Written by: Michael Mozer, Scientific Advisor at AnswerOn and Professor at the University of Colorado
Let’s start with an obvious point. If you want to make good predictions, you need to have the relevant information. For example, suppose a friend who is shopping for a used car calls and says, “I found a car that is red and was just washed and has comfortable seats. Do you think it will be reliable transportation?” Â Obviously, your friend has not given you the information you need to evaluate the car’s dependability. You need information like the age and model of the car, whether it has been in accidents, etc. Additional information may be useful but more difficult to obtain or interpret, e.g., fault codes from the car’s computer and who owned the car previously.
When building predictive models, the information provided to the model and the manner in which it is encoded or formatted is known as the input representation.
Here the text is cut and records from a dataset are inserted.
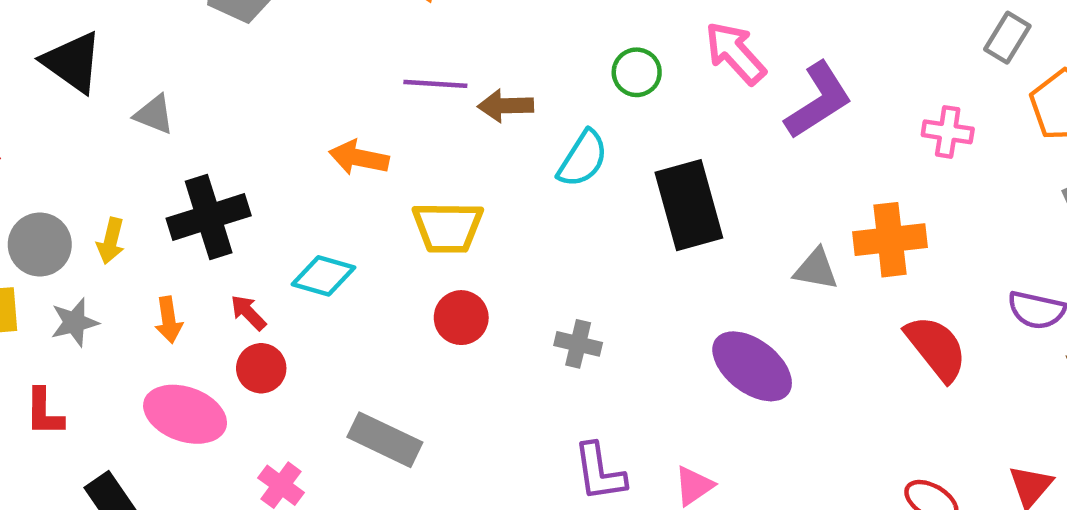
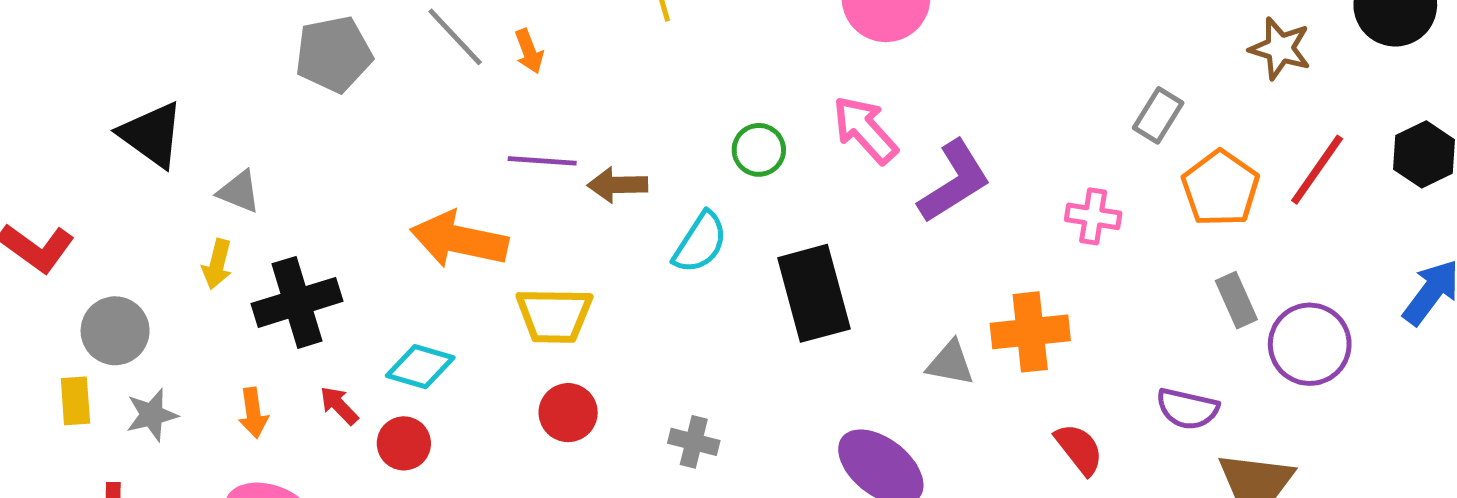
orange arrow: (359, 158) -> (459, 240), size x1.5
yellow arrow: (111, 241) -> (217, 264), moved
red semicircle: (936, 348) -> (1079, 449), size x0.7
red circle: (261, 368) -> (404, 443), moved

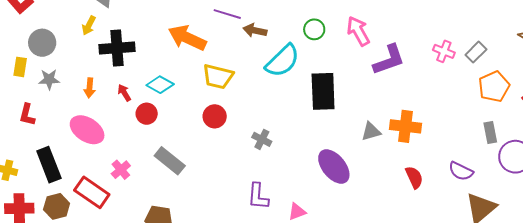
pink cross: (1093, 216) -> (444, 51), moved
cyan semicircle: (700, 243) -> (282, 61), size x1.4
gray triangle: (950, 363) -> (371, 132), turned -40

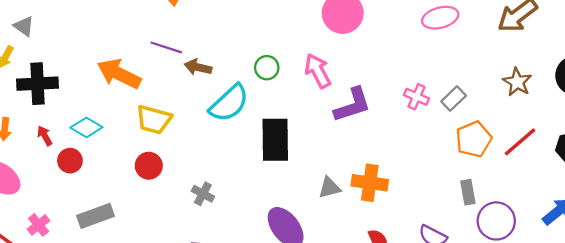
gray rectangle: (170, 161) -> (95, 216), turned -60

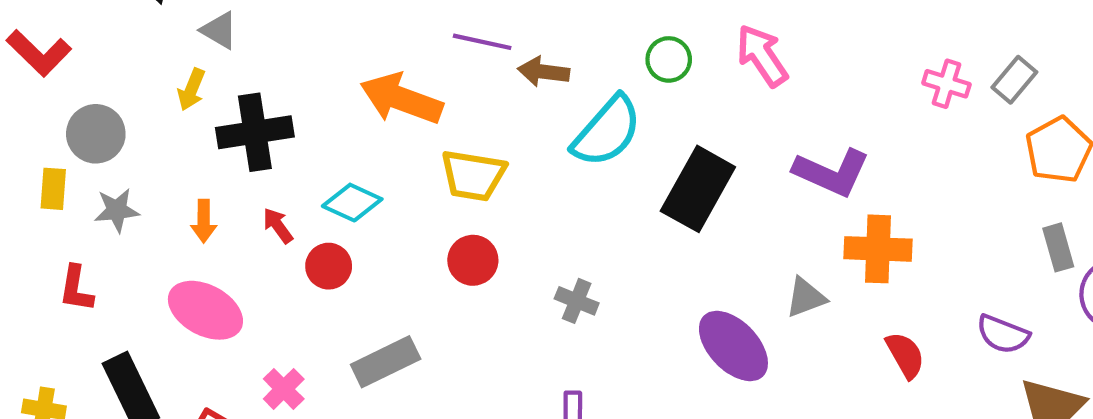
purple L-shape: (353, 105) -> (832, 172), moved, turned 48
black rectangle: (275, 140) -> (698, 189), turned 36
gray triangle: (330, 188) -> (806, 297), moved

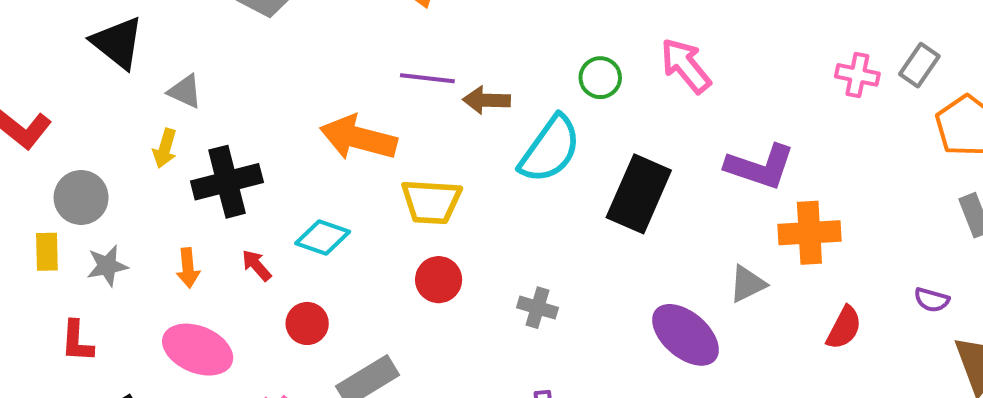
red circle: (329, 266) -> (307, 323), moved
purple semicircle: (1003, 334) -> (932, 300), size x0.7
red semicircle: (905, 355) -> (844, 328), turned 63

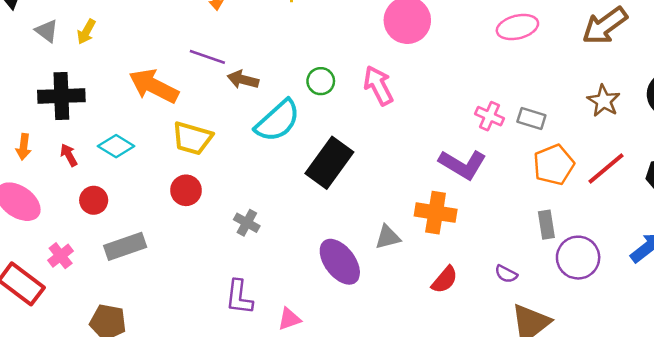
gray rectangle: (919, 65) -> (531, 119), turned 60
yellow arrow: (165, 148) -> (86, 32), moved
purple L-shape: (760, 167) -> (463, 164), moved

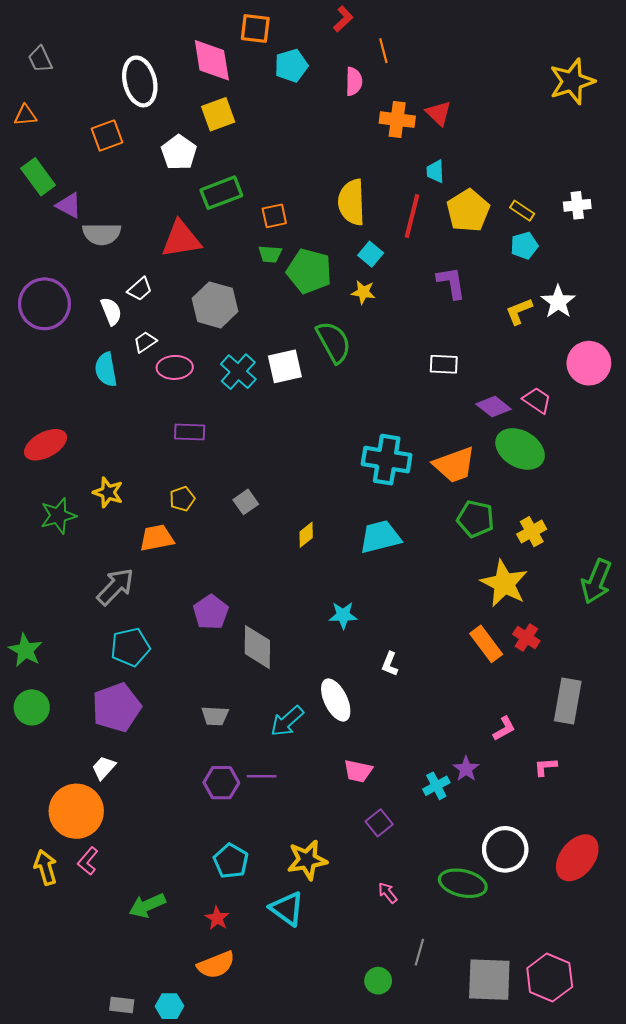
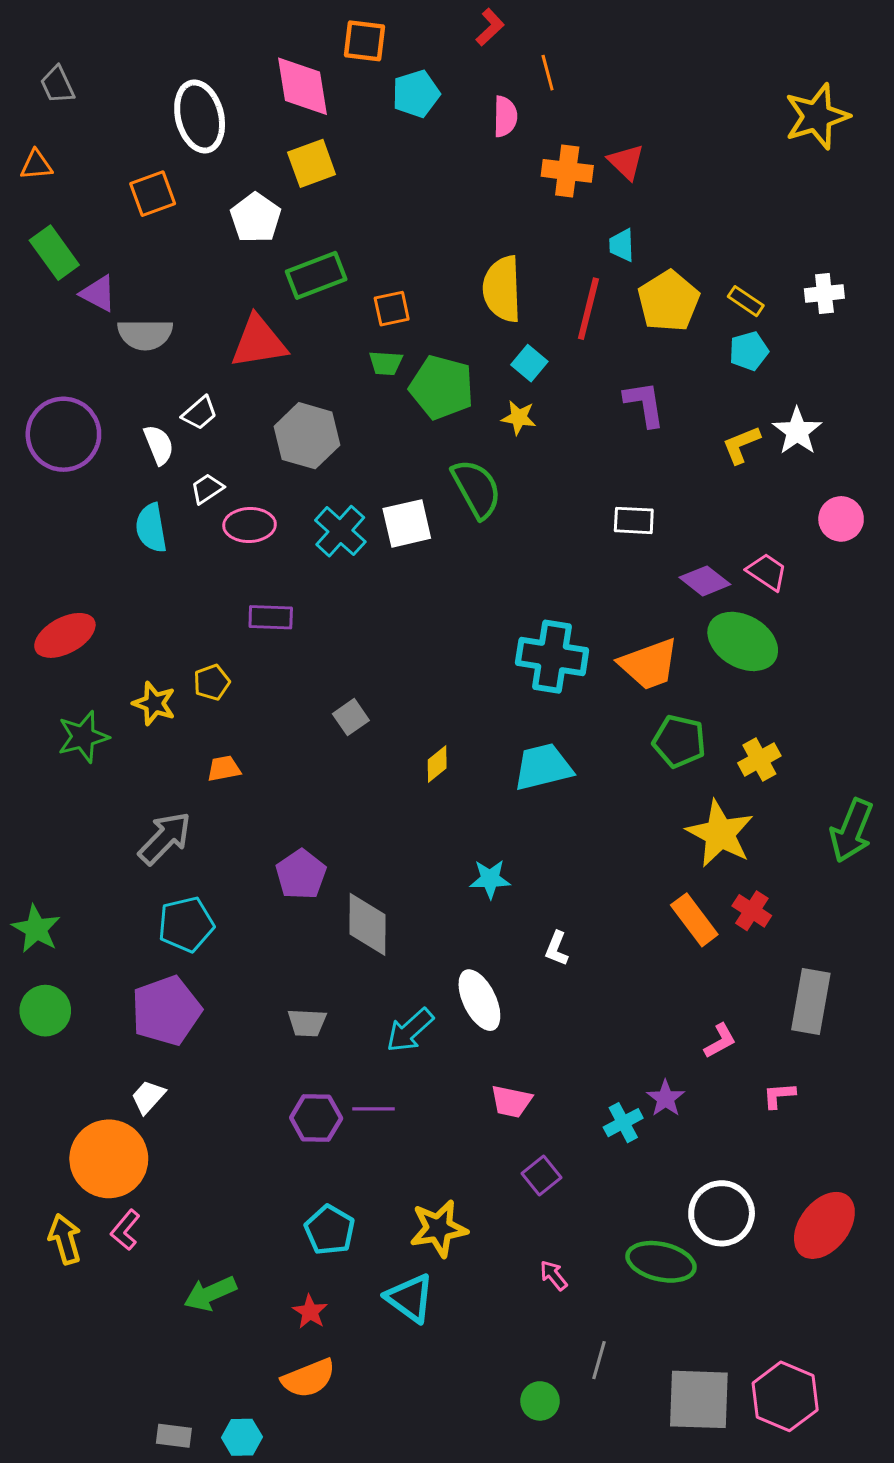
pink circle: (589, 363) -> (841, 519), size x0.7
yellow pentagon: (182, 499) -> (212, 682), moved
orange trapezoid: (157, 538) -> (224, 769), size x0.7

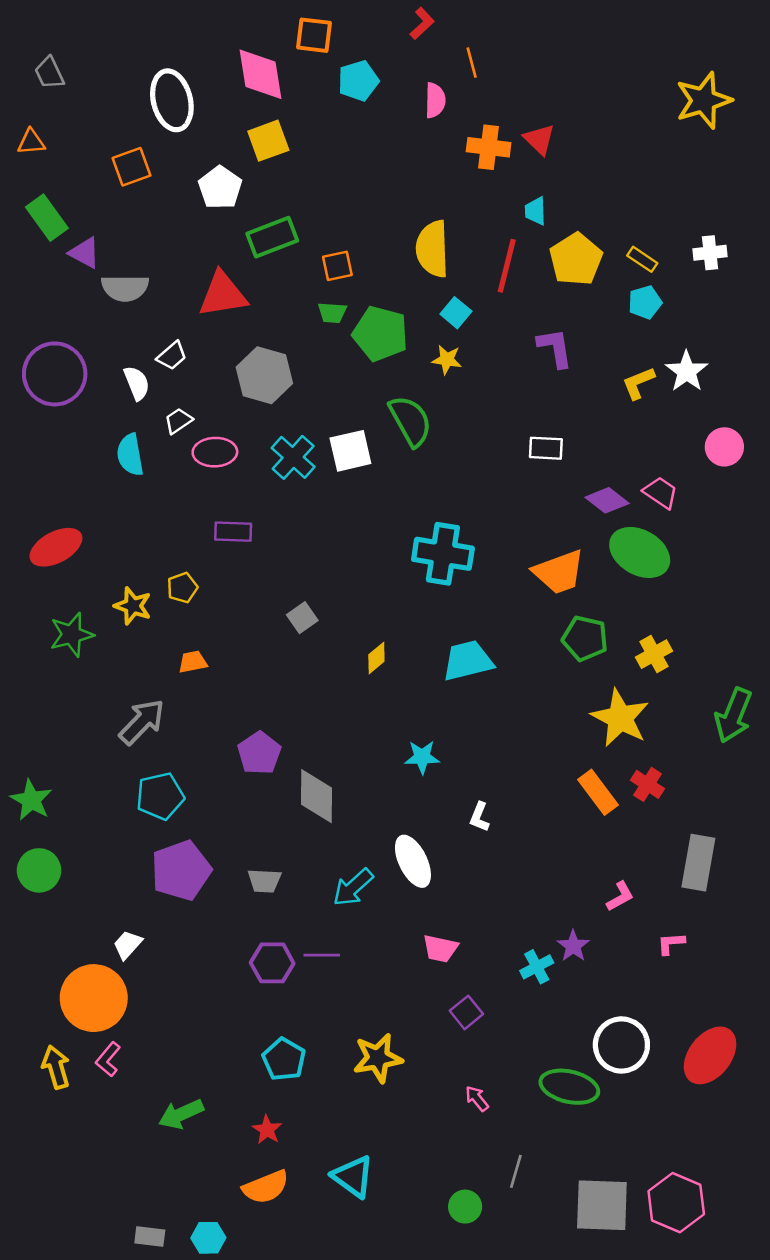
cyan cross: (552, 657) -> (443, 554), moved
purple pentagon: (166, 1011) -> (181, 870), moved
cyan triangle: (410, 1298) -> (353, 1177), moved

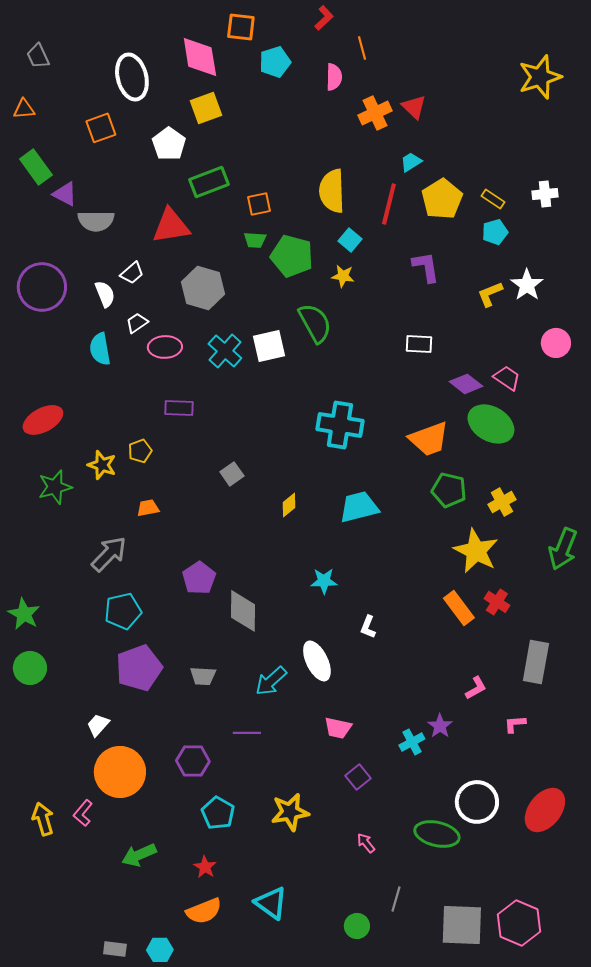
orange cross: (489, 147) -> (375, 113), turned -32
cyan trapezoid: (535, 211) -> (411, 162), turned 60
purple hexagon: (272, 963) -> (193, 761), moved
orange circle: (94, 998) -> (120, 772), moved

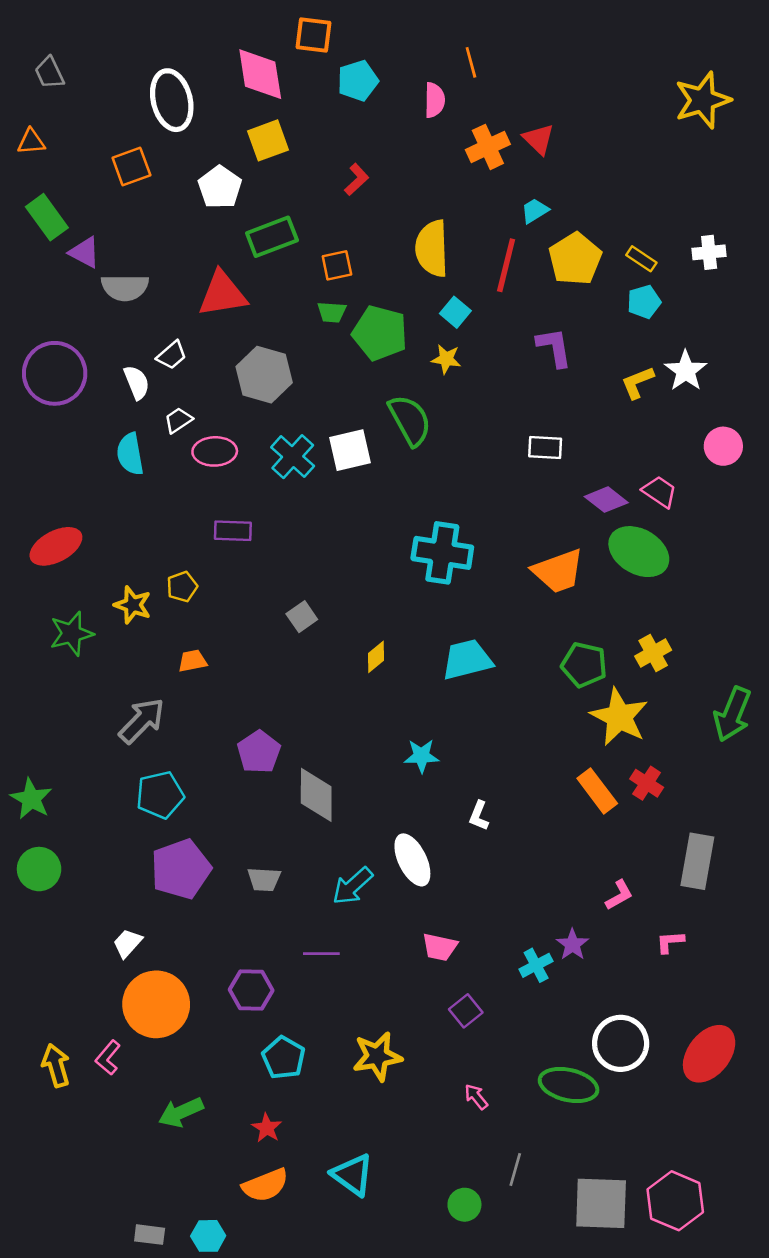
red L-shape: (324, 18) -> (356, 179), moved
green pentagon: (449, 490) -> (584, 665), moved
Much of the art in modeling comes from selecting a representation that is well suited to the domain. The choice of representation can determine what can be learned and how readily it will be learned. To illustrate with a simple example, consider one important factor in predicting auto reliability: the age of the car. One might expect the age to be a really useful variable, as older cars tend to have more problems. That is, the expected frequency of car problems will grow monotonically with the car’s age, something like this:
This simple, direct, linear relationship between the variables indicates that age is a good predictor on average. However, an individual who purchases a new car may experience a very different pattern: when the car is under warranty, it works flawlessly; however, the month after the end of the warranty, a continuous stream of problems arise. The graph for my car, which had a three year warranty, looks something like the red line here:
The magenta and cyan lines might reflect the experiences of individuals who have shorter or longer warranty periods. If auto manufacturers are indeed perverse and design their products to break after the end of the warranty period, then a model that predicts repair costs requires more information than the age of the car. Further, age is not as relevant or useful as the binary variable indicating whether the car is in or out of warranty.
This example is a bit extreme, but it makes the point that understanding the domain being modeled is important to determining an appropriate input representation. A more realistic example comes from AnswerOn’s experience predicting customer churn in the wireless industry. When examining the churn rate given the length of time with a provider, it became apparent that the graph had multiple surprising blips, sort of like this:
An obvious thought is that the blips represent the points in time at which contracts are up and the customer has the option of switching to another provider. The situation turned out to be a bit more interesting:  The third and largest blip did represent the end of a two-year contract, but the other two blips appeared at 6 months and 1 year, while the customer was still under contract. What’s going on? AnswerOn’s conjecture was that individuals re-evaluate their lives according to the calendar year, such as when a student starts a new semester or a couple celebrate an anniversary. To the extent that these events are influencing an individual’s decisions, they ought to be represented to the model. That is, instead of constructing a model that uses merely the length of time an individual has been with a provider, the model might also be provided with input variables indicating whether individuals are near their 6 month or one year anniversary. In principle, these variables are not necessary because their effects are incorporated into the complex curve relating churn rate and time, but by including them, the model does not need to learn the complex curve; instead it can learn a simple linear relationship (churn increases with time) along with the blips at 6 months, 1 year, and the end of contract. Furthermore, it’s possibly that by making the blips into explicit components of the input representation, the model will be able to discover interactions between these components and others. For example, it may be that the first blip is larger for school-age customers.
This case study illustrates a further benefit of considering representation: it often leads to inclusion of other variables that might have been ignored. To the extent that certain times of the year trigger an individual to re-evaluate their choices, perhaps birthdays and the new year might be important events that trigger contract cancellation. The graph above–in which time is represented with respect to the start of a contract–will fail to capture such regularities.
We depend on statistical models to discover regularities in the data, but these regularities exist only if the right set of variables are available and are represented in a manner that is accessible to the model. Even with a powerful statistical model like deep learning, and even with a lot of data, intelligent design of the input representation can be a critical factor in the model’s success.